(ACTIVITY): Please restate each entry that appears below word for word, without its pictures.

-=-=-

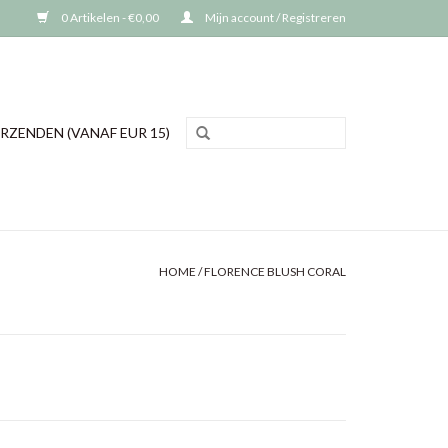
0 Artikelen - €0,00
Mijn account / Registreren
RZENDEN (VANAF EUR 15)
HOME
/
FLORENCE BLUSH CORAL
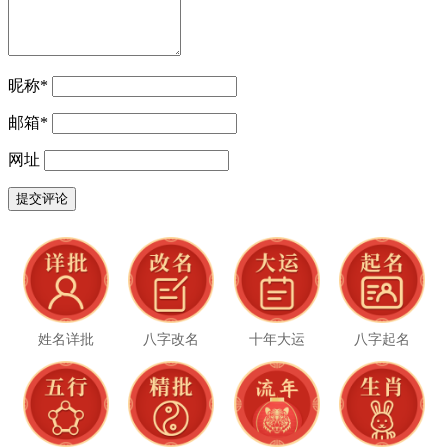
昵称
*
邮箱
*
网址
姓名详批
八字改名
十年大运
八字起名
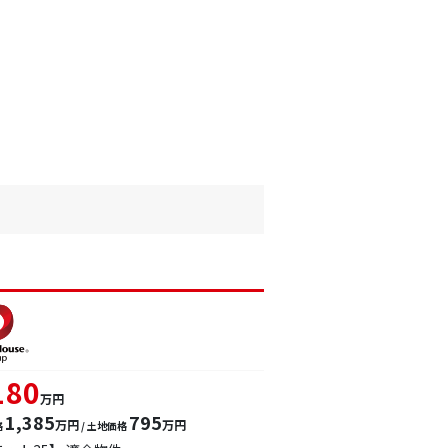
180
万円
1,385
795
万円
万円
格
/ 土地価格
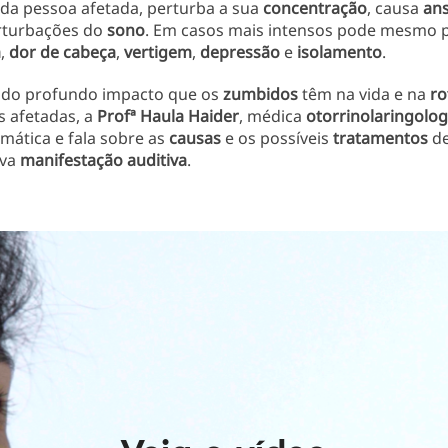
da pessoa afetada, perturba a sua
concentração
, causa
an
rturbações do
sono
. Em casos mais intensos pode mesmo 
a
,
dor de cabeça
,
vertigem
,
depressão
e
isolamento
.
 do profundo impacto que os
zumbidos
têm na vida e na
ro
s afetadas, a
Profª Haula Haider
, médica
otorrinolaringolog
mática e fala sobre as
causas
e os possíveis
tratamentos
de
iva
manifestação auditiva
.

-=-=-

(EXPECTED ANSWER):
0 Artikelen - €0,00
Mijn account / Registreren
RZENDEN (VANAF EUR 15)
HOME
/
FLORENCE BLUSH CORAL
昵称
*
邮箱
*
网址
姓名详批
八字改名
十年大运
八字起名
180
万円
1,385
795
万円
万円
格
/ 土地価格
da pessoa afetada, perturba a sua
concentração
, causa
an
rturbações do
sono
. Em casos mais intensos pode mesmo 
a
,
dor de cabeça
,
vertigem
,
depressão
e
isolamento
.
 do profundo impacto que os
zumbidos
têm na vida e na
ro
s afetadas, a
Profª Haula Haider
, médica
otorrinolaringolog
mática e fala sobre as
causas
e os possíveis
tratamentos
de
iva
manifestação auditiva
.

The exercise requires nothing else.